Solid 4.5 ⭐
When your past is the key to your future, you can’t close that door anymore
Quinn McKinley seems to have all she has ever wanted in life: a steady and successful job, as a real estate agent in New York City, and money with anything that the latter can buy, such as expensive vacations, wines, furniture and so on. Quinn would never consider herself as a lonely person, more like someone who chose to be alone and is happy with it. Everything seems so calculated and controlled in her mind, but what she hasn’t really thought about is that, with all her running from one place to another, dealing with clients everyday and working overtime even at weekends, she has left little time to stop and really look at herself in the mirror and evaluate if what she sees reflected in the mirror is really herself. Her world will crumble piece to piece, when her boss assigns to her an important deal: helping a client buy a house in Kingsford, two hours’ drive from NYC. There’s only one problem: the house belonging to the Kent family, whom she knows very well, having been raised in Kingsford, a city she left 17 years ago for many reasons, leaving behind her teenage sister, her mother, and her long-time best friend Sawyer Kent. What happens after she steps in the city is something she would have never dared to dream.
This is the first book I’ve read by Monica McCallan and the reason why I chose it, it’s because immediately after the release, Twitter literally exploded with messages from other indie authors and even directors about it. I was so intrigued, because I didn’t know her, but the title itself draw me like catnip does to cats. So, this is a big thank you to all the people tweeting about it, the power of spreading the word.

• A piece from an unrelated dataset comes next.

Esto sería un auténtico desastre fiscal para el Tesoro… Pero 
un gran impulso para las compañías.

I loved how Quinn and Sawyer complement each other in ways they didn’t even think it was possible, and I liked how the book deals with dilemmas that many of us have encountered in our lives: running away from what hurts you, finding who you really are, being able to stand up for yourself and take care of yourself, take a chance in life, take a leap of faith, forgive, forget, say the words you always wanted to say, in a way: Carpe Diem. If you get a chance at being truly happy, even if this would destroy who you are at the present, don’t turn away, don’t close that door. Embrace your insecurities and let someone finally take care of you. There’s no weakness or shame in sharing the burden of your life with someone who loves you unconditionally. You only need to give them the chance to do it.

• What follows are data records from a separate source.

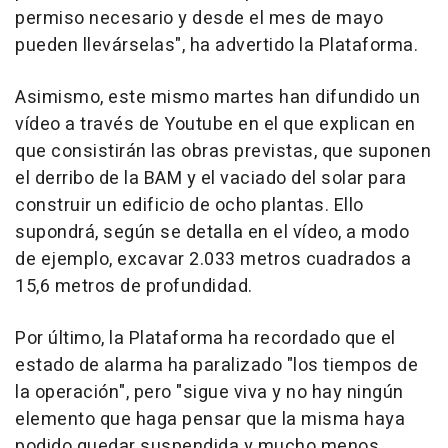
permiso necesario y desde el mes de mayo
pueden llevárselas", ha advertido la Plataforma.
Asimismo, este mismo martes han difundido un
vídeo a través de Youtube en el que explican en
que consistirán las obras previstas, que suponen
el derribo de la BAM y el vaciado del solar para
construir un edificio de ocho plantas. Ello
supondrá, según se detalla en el vídeo, a modo
de ejemplo, excavar 2.033 metros cuadrados a
15,6 metros de profundidad.
Por último, la Plataforma ha recordado que el
estado de alarma ha paralizado "los tiempos de
la operación", pero "sigue viva y no hay ningún
elemento que haga pensar que la misma haya
podido quedar suspendida y mucho menos,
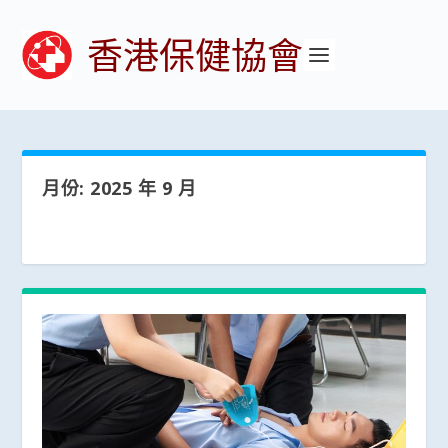
香港保健協會
月份:
2025 年 9 月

I can relate a bit to Quinn, running away from a family situation that was starting to impact her true essence. Sometimes running away is the only solution to survive, to protect yourself from a domino effect. You can be sucked in and go down a dark spiral too. You carry a weight that fills you with anger, anger at the others and anger at yourself because you want selfishly to be happy. And all that hurt starts building up walls around you and you feel safe behind those walls. The only downside is that you also feel the loneliest person in this world, with no one to rely on. I literally melted when Quinn started to show her funny and flirty side, letting go of control and expectations. And I so much loved that the only person who could let her do that was Sawyer, such a sweet, geeky, dorky, clumsy, lovable, and caring character. Sawyer, on the other side, is the best friend that anyone could ever hope to find. Always there for you, no matter what, to the point she’d rather put other people’s happiness above hers. I fell in love with how she relates more with ancient machines rather than with people. Machines are straightforward, you know where each piece goes, while people are unpredictable and cannot be controlled.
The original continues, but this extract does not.